+++ Data shown

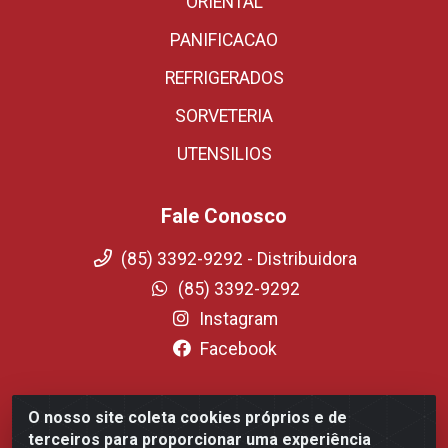
ORIENTAL
PANIFICACAO
REFRIGERADOS
SORVETERIA
UTENSILIOS
Fale Conosco
(85) 3392-9292 - Distribuidora
(85) 3392-9292
Instagram
Facebook
O nosso site coleta cookies próprios e de
Fortali Distribuidora de Alimentos LTDA - Avenida
terceiros para proporcionar uma experiência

++++++

▶ [What you will do] Filter these records, keeping every line where the word "Distribuidora" occurs.

▶ [Exercise solution]
(85) 3392-9292 - Distribuidora
Fortali Distribuidora de Alimentos LTDA - Avenida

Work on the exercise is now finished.